Ťupa Ondřej, Procházka Aleš, Vyšata Oldřich, Schätz Martin, Mareš Jan, Vališ Martin, Mařík Vladimír
Department of Computing and Control Engineering, University of Chemistry and Technology in Prague, Technická 5, 166 28, Prague 6, Czech Republic.
Czech Institute of Informatics, Robotics and Cybernetics, Czech Technical University, Zikova 1903/4, 166 36, Prague 6, Czech Republic.
Biomed Eng Online. 2015 Oct 24;14:97. doi: 10.1186/s12938-015-0092-7.
Analysis of gait features provides important information during the treatment of neurological disorders, including Parkinson's disease. It is also used to observe the effects of medication and rehabilitation. The methodology presented in this paper enables the detection of selected gait attributes by Microsoft (MS) Kinect image and depth sensors to track movements in three-dimensional space.

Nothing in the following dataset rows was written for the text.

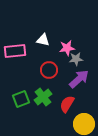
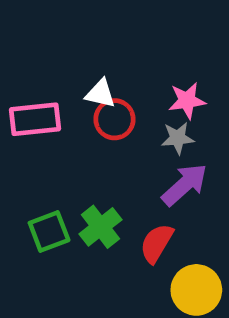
pink star: (67, 48) -> (187, 101), moved
red circle: (49, 70) -> (114, 119), moved

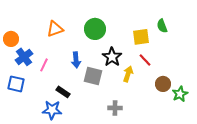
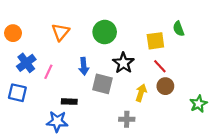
orange triangle: (55, 29) -> (60, 32), turned -30
orange circle: (11, 39) -> (13, 33), moved
yellow arrow: (128, 74) -> (141, 93), moved
brown circle: (163, 84) -> (165, 86), moved
black rectangle: (63, 92) -> (69, 102), turned -32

The experimental part of the paper is devoted to the study of three sets of individuals: 18 patients with Parkinson's disease, 18 healthy aged-matched individuals, and 15 students. The methodological part of the paper includes the use of digital signal-processing methods for rejecting gross data-acquisition errors, segmenting video frames, and extracting gait features. The proposed algorithm describes methods for estimating the leg length, normalised average stride length (SL), and gait velocity (GV) of the individuals in the given sets using MS Kinect data.

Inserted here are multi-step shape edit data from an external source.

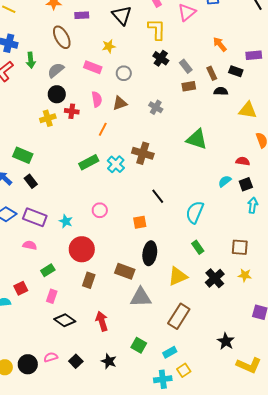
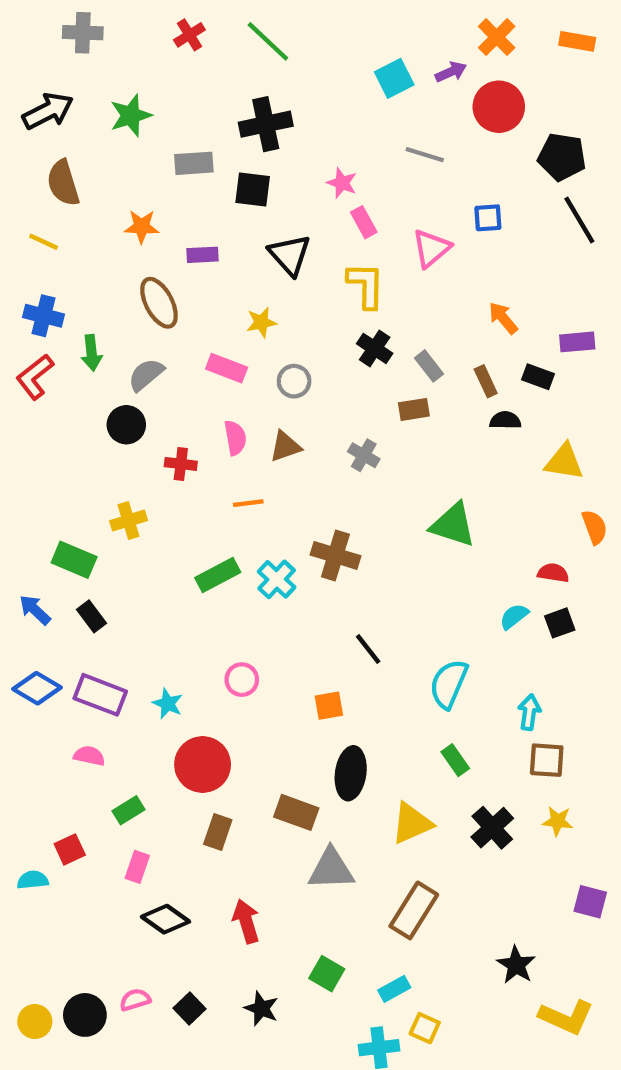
brown rectangle: (189, 86) -> (414, 409), moved
black circle: (57, 94) -> (126, 425), moved
yellow cross: (48, 118) -> (128, 521), moved
orange line: (103, 129) -> (248, 503), turned 56
cyan arrow: (253, 205) -> (529, 712), moved
yellow square: (184, 370) -> (425, 1028), turned -32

The main objective of this work involves the recognition of selected gait disorders in both the clinical and everyday settings. The results obtained include an evaluation of leg lengths, with a mean difference of 0.004 m in the complete set of 51 individuals studied, and of the gait features of patients with Parkinson's disease (SL: 0.38 m, GV: 0.61 m/s) and an age-matched reference set (SL: 0.54 m, GV: 0.81 m/s). Combining both features allowed for the use of neural networks to classify and evaluate the selectivity, specificity, and accuracy. The achieved accuracy was 97.2 %, which suggests the potential use of MS Kinect image and depth sensors for these applications.
Discussion points include the possibility of using the MS Kinect sensors as inexpensive replacements for complex multi-camera systems and treadmill walking in gait-feature detection for the recognition of selected gait disorders.
步态特征分析在包括帕金森病在内的神经系统疾病治疗过程中提供重要信息。它还用于观察药物治疗和康复的效果。本文介绍的方法能够通过微软(MS)Kinect图像和深度传感器检测选定的步态属性,以跟踪三维空间中的运动。
本文的实验部分致力于研究三组个体:18名帕金森病患者、18名年龄匹配的健康个体和15名学生。本文的方法部分包括使用数字信号处理方法来排除严重的数据采集错误、分割视频帧以及提取步态特征。所提出的算法描述了使用MS Kinect数据估计给定组中个体的腿长、归一化平均步长(SL)和步态速度(GV)的方法。
这项工作的主要目标是在临床和日常环境中识别选定的步态障碍。获得的结果包括对腿长的评估,在所研究的51名个体的完整集合中平均差异为0.004 m,以及对帕金森病患者(SL:0.38 m,GV:0.61 m/s)和年龄匹配的参考组(SL:0.54 m,GV:0.81 m/s)的步态特征的评估。结合这两个特征允许使用神经网络进行分类,并评估选择性、特异性和准确性。所达到的准确率为97.2%,这表明MS Kinect图像和深度传感器在这些应用中的潜在用途。
讨论要点包括在步态特征检测中使用MS Kinect传感器作为复杂多摄像头系统和跑步机行走的廉价替代品以识别选定步态障碍的可能性。